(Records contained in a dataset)
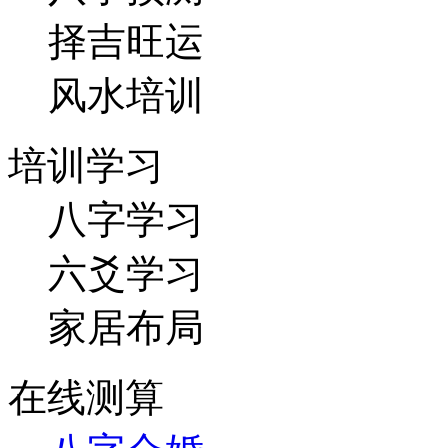
择吉旺运
风水培训
培训学习
八字学习
六爻学习
家居布局
在线测算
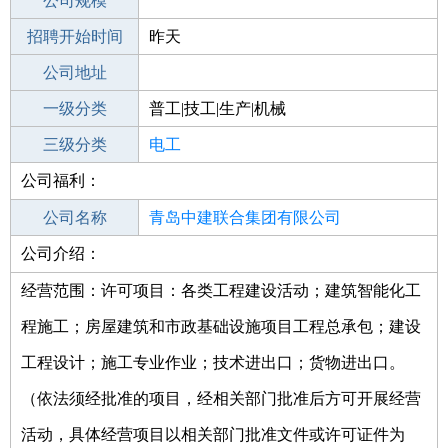
工作地点
公司规模
青岛崂山区
招聘开始时间
公司电话
昨天
招聘结束时间
公司地址
2021-11-22
一级分类
普工|技工|生产|机械
二级分类
三级分类
普工/技工
电工
公司福利：
其他行业
火电
公司名称
青岛中建联合集团有限公司
公司介绍：
公司类型
有限责任公司(自然人投资或控股的法人
独资)
经营范围：许可项目：各类工程建设活动；建筑智能化工
程施工；房屋建筑和市政基础设施项目工程总承包；建设
工程设计；施工专业作业；技术进出口；货物进出口。
（依法须经批准的项目，经相关部门批准后方可开展经营
活动，具体经营项目以相关部门批准文件或许可证件为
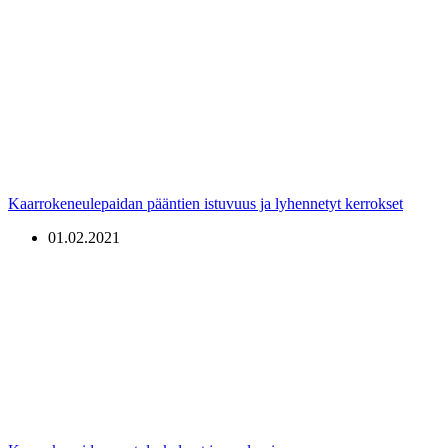
Kaarrokeneulepaidan pääntien istuvuus ja lyhennetyt kerrokset
01.02.2021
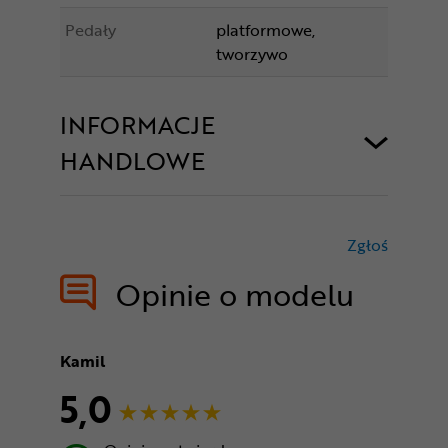
Pedały
platformowe,
tworzywo
INFORMACJE
HANDLOWE
Zgłoś
treści nie
Opinie o modelu
Kamil
5,0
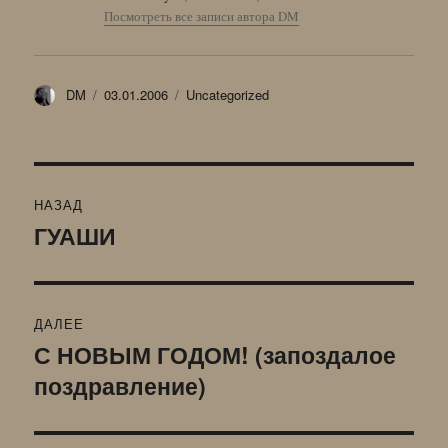
Посмотреть все записи автора DM
Автор
Опубликовано
Рубрики
DM
03.01.2006
Uncategorized
Навигация
НАЗАД
по
ГУАШИ
Предыдущая
запись:
записям
ДАЛЕЕ
С НОВЫМ ГОДОМ! (запоздалое
Следующая
поздравление)
запись:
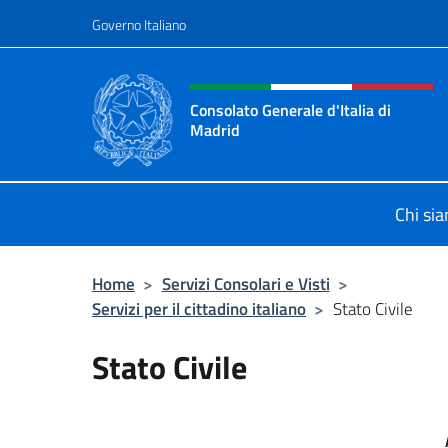
Salta al contenuto
Governo Italiano
Intestazione sito, social 
Consolato Generale d'Italia di
Madrid
Sito Ufficiale del Consolato General
Chi si
Home
>
Servizi Consolari e Visti
>
Servizi per il cittadino italiano
>
Stato Civile
Stato Civile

### What is required
Your copy of the records must match them exactly, except that no pictures appear in it.

### Result of this exercise
择吉旺运
风水培训
培训学习
八字学习
六爻学习
家居布局
在线测算
工作地点
公司规模
青岛崂山区
招聘开始时间
公司电话
昨天
招聘结束时间
公司地址
2021-11-22
一级分类
普工|技工|生产|机械
二级分类
三级分类
普工/技工
电工
公司福利：
其他行业
火电
公司名称
青岛中建联合集团有限公司
公司介绍：
公司类型
有限责任公司(自然人投资或控股的法人
独资)
经营范围：许可项目：各类工程建设活动；建筑智能化工
程施工；房屋建筑和市政基础设施项目工程总承包；建设
工程设计；施工专业作业；技术进出口；货物进出口。
（依法须经批准的项目，经相关部门批准后方可开展经营
活动，具体经营项目以相关部门批准文件或许可证件为
Kaarrokeneulepaidan pääntien istuvuus ja lyhennetyt kerrokset
01.02.2021
Pedały
platformowe,
tworzywo
INFORMACJE
HANDLOWE
Zgłoś
treści nie
Opinie o modelu
Kamil
5,0
Посмотреть все записи автора DM
Автор
Опубликовано
Рубрики
DM
03.01.2006
Uncategorized
Навигация
НАЗАД
по
ГУАШИ
Предыдущая
запись:
записям
ДАЛЕЕ
С НОВЫМ ГОДОМ! (запоздалое
Следующая
поздравление)
запись:
Salta al contenuto
Governo Italiano
Intestazione sito, social 
Consolato Generale d'Italia di
Madrid
Sito Ufficiale del Consolato General
Chi si
Home
>
Servizi Consolari e Visti
>
Servizi per il cittadino italiano
>
Stato Civile
Stato Civile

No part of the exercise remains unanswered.